Professor Liam McIlvanney, the son of novelist William McIlvanney, was born in Kilmarnock in Ayrshire, and studied at Glasgow and Oxford Universities. After ten years lecturing in Scottish and Irish literature at the University of Aberdeen, he moved to Dunedin in New Zealand to teach at the University of Otago. He lectures in Scottish literature, culture and history, and on Irish-Scottish literary connections, and holds the Stuart Professor of Scottish Studies chair at the University. He won a Saltire Award for his first book, Burns the Radical, in 2002. A chance meeting with an editor for Faber and Faber persuaded him to turn to fiction, and his first novel, All the Colours of the Town, was published in 2009. He is currently working on a second novel featuring journalist Gerry Conway.

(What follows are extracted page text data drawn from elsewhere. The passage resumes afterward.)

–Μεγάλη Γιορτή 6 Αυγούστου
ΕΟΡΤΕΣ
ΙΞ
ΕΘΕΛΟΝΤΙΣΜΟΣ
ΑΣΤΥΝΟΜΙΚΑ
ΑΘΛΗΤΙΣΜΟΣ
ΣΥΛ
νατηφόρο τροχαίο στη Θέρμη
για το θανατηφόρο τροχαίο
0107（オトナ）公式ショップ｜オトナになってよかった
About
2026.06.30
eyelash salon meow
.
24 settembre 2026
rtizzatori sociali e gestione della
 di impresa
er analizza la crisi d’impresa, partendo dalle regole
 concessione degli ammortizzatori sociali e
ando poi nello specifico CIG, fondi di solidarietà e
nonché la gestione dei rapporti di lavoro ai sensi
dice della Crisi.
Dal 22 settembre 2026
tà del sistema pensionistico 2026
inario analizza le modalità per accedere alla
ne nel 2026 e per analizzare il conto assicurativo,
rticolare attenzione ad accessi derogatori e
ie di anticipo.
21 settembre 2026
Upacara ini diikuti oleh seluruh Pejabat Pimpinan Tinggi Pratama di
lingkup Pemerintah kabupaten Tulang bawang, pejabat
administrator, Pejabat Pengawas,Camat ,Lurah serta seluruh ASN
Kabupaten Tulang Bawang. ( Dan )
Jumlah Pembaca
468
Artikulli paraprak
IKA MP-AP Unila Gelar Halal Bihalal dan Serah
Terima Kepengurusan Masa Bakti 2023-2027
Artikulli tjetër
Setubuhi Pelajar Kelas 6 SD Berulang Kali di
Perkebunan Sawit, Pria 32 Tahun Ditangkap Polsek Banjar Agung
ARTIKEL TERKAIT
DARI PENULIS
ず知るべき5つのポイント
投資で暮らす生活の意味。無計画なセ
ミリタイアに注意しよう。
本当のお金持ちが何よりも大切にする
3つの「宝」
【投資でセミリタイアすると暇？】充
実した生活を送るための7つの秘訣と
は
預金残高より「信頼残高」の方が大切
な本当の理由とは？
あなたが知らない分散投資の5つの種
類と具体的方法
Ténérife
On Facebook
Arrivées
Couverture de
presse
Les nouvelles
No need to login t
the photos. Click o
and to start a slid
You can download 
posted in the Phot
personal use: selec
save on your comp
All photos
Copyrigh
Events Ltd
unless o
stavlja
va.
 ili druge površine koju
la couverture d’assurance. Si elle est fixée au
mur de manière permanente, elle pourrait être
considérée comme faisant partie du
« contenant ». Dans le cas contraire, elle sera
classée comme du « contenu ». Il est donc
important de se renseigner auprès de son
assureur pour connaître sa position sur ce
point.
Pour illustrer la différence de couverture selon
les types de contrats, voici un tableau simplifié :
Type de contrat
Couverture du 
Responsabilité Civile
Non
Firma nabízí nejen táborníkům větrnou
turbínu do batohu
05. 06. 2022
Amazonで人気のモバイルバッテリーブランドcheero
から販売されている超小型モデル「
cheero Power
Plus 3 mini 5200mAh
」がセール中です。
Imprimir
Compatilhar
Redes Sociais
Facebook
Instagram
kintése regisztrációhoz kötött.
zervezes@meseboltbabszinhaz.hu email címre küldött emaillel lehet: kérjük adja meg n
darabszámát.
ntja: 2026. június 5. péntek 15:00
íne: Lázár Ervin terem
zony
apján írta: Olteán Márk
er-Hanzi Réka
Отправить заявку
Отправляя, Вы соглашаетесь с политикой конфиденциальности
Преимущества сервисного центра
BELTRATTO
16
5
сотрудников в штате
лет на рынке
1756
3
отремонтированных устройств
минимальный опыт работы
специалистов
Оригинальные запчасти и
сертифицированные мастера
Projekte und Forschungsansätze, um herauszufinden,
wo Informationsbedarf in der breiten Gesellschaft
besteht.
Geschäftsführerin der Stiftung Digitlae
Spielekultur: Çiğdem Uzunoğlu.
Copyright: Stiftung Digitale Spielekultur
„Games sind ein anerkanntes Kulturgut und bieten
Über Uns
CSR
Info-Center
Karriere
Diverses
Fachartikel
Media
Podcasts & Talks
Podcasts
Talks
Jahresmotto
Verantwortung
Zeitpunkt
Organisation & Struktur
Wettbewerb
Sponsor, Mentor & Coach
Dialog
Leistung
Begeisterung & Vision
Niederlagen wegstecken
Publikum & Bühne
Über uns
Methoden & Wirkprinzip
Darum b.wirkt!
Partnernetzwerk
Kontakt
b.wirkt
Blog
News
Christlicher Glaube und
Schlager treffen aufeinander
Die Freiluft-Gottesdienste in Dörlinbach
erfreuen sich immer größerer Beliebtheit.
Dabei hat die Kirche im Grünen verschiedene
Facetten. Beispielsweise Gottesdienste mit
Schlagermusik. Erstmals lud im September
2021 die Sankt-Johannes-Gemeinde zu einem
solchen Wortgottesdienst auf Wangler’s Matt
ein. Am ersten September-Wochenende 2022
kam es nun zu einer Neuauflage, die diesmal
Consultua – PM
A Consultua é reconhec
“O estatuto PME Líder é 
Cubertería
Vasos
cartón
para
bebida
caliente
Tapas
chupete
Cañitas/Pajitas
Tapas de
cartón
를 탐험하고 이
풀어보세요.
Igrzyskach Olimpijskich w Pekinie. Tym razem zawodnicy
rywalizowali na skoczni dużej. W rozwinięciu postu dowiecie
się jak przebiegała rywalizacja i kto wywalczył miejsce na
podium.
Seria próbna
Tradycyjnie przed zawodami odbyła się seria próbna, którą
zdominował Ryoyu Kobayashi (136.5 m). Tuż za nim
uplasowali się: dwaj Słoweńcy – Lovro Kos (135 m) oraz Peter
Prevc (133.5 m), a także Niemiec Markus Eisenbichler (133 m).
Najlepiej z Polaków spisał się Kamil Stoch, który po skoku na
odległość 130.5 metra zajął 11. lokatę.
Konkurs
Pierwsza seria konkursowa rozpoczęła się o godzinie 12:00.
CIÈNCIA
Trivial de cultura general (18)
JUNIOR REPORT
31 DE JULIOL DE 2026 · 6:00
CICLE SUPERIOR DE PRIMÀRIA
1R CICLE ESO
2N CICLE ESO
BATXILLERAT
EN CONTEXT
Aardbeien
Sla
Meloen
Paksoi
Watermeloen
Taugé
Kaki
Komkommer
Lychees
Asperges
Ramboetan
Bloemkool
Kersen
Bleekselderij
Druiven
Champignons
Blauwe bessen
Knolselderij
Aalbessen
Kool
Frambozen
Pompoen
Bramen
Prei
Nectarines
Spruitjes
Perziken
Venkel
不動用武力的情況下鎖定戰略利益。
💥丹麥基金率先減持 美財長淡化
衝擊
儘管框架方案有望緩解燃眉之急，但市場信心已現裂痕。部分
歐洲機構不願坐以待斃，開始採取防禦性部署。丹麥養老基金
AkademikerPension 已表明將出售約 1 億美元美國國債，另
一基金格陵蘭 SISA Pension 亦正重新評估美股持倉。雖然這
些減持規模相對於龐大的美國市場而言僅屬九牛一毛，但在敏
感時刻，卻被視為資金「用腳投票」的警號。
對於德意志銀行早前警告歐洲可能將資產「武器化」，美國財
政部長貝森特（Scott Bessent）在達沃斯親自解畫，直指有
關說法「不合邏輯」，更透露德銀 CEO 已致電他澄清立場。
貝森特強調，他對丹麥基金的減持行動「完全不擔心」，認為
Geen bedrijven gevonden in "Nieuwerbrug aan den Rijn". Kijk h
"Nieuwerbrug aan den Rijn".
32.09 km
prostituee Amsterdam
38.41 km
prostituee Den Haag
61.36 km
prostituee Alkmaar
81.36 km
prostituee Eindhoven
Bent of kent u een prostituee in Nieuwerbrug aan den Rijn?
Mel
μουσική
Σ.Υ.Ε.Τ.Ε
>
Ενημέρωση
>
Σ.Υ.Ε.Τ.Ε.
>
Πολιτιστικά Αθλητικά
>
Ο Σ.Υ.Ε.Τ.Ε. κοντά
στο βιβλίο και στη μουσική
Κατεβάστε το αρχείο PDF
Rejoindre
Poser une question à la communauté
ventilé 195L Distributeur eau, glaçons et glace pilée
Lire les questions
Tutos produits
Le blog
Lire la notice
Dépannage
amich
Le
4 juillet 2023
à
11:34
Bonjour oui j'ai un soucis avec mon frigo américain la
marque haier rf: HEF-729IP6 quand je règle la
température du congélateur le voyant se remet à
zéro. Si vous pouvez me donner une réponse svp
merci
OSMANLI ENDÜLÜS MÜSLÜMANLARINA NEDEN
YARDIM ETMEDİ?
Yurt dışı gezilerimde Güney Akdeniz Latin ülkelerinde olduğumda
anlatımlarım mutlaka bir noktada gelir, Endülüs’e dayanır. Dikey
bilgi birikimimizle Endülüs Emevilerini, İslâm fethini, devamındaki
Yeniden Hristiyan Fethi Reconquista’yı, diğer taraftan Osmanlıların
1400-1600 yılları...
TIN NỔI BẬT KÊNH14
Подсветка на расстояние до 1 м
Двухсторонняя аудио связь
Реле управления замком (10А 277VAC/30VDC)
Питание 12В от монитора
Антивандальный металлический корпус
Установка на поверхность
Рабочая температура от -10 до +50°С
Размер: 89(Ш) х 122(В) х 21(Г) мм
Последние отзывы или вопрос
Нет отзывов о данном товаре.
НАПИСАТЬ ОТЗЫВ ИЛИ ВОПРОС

He has also written reviews and criticism for the London Review of Books, The Guardian, and others. He lives in Dunedin with his wife and children.
After three years in the wilderness, hardboiled reporter Gerry Conway is back at his desk at the Glasgow Tribune. But three years is a long time on newspapers and things have changed - readers are dwindling, budgets are tightening, and the Trib's once rigorous standards are slipping. Once the paper's star reporter, Conway now plays second fiddle to his former protege, crime reporter Martin Moir.
But when Moir goes AWOL as a big story breaks, Conway is dispatched to cover a gangland shooting. And when Moir's body turns up in a flooded quarry, Conway is drawn deeper into the city's criminal underworld as he looks for the truth about his colleague's death. Braving the hostility of gangsters, ambitious politicians and his own newspaper bosses, Conway discovers he still has what it takes to break a big story. But this is a story not everyone wants to hear as the city prepares to host the Commonwealth Games and the country gears up for a make-or-break referendum on independence.
In this, the second book in the Conway Trilogy, McIlvanney explores the murky interface of crime and politics in the new Scotland.